WHAT IS NEEDED: Could you reproduce, from the records below, everything from the line with "Unidade Renovatus (60, 1833)" down to the line with "Télécharger le plan", keeping both of those lines and changing nothing?

EXCERPTED RECORDS:
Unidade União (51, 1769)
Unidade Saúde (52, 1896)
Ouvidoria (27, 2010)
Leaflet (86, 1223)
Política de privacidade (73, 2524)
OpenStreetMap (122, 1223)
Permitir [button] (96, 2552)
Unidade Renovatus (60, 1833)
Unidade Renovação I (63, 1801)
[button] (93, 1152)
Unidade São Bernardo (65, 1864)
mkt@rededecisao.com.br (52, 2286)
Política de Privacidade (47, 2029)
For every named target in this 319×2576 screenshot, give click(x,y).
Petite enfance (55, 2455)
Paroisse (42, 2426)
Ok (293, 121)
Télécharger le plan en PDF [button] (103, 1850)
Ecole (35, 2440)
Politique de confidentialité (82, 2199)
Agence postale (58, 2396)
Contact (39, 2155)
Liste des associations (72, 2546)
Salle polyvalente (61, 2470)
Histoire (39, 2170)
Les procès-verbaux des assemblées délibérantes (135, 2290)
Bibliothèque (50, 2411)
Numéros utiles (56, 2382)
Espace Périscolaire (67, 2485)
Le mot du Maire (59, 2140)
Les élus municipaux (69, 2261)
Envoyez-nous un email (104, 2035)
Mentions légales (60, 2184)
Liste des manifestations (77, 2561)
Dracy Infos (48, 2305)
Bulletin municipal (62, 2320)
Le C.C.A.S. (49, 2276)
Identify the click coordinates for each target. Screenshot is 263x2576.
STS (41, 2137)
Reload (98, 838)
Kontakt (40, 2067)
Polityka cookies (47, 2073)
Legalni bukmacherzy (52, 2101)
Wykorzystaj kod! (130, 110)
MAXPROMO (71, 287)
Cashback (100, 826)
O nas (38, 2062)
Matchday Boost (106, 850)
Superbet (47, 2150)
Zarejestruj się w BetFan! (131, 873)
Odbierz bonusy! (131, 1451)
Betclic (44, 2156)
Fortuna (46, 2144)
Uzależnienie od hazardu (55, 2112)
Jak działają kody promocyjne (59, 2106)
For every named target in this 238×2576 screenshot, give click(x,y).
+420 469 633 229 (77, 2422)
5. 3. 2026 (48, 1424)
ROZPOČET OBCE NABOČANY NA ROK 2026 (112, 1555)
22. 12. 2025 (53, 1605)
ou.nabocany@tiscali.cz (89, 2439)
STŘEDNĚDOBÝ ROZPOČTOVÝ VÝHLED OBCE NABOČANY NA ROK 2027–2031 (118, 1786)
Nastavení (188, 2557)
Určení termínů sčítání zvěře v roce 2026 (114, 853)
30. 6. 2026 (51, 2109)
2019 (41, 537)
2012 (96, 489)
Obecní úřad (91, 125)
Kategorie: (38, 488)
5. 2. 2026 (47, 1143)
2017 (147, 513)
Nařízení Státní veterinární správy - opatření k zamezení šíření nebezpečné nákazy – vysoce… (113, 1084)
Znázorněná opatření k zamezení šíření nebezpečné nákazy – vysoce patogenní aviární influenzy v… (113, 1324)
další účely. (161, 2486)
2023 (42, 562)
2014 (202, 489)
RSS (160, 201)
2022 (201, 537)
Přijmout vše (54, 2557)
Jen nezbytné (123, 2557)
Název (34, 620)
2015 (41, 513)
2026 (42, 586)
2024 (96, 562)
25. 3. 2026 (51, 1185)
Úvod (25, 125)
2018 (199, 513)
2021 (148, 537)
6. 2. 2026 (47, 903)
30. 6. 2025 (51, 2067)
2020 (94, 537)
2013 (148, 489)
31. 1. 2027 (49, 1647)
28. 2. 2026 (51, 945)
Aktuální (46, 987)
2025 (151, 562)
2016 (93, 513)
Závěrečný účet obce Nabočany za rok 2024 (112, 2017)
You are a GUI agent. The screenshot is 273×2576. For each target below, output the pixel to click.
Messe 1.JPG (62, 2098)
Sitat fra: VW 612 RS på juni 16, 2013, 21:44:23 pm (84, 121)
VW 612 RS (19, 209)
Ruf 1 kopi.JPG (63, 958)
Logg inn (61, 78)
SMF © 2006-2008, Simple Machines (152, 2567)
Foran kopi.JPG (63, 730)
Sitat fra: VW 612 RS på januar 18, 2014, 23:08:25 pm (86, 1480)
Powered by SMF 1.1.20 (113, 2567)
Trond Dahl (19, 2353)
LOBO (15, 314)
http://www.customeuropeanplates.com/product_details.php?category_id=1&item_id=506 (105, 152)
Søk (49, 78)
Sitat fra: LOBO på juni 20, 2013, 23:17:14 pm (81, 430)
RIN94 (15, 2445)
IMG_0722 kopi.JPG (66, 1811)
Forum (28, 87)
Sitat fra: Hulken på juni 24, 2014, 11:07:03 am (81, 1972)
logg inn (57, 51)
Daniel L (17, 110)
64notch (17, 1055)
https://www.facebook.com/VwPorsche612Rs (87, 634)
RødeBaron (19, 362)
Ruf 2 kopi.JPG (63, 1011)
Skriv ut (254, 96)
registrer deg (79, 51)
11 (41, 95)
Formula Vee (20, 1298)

ANSWER TO THE PROBLEM:
Unidade Renovatus (60, 1833)
Unidade Renovação I (63, 1801)
[button] (93, 1152)
Unidade São Bernardo (65, 1864)
mkt@rededecisao.com.br (52, 2286)
Política de Privacidade (47, 2029)
For every named target in this 319×2576 screenshot, give click(x,y).
Petite enfance (55, 2455)
Paroisse (42, 2426)
Ok (293, 121)
Télécharger le plan en PDF [button] (103, 1850)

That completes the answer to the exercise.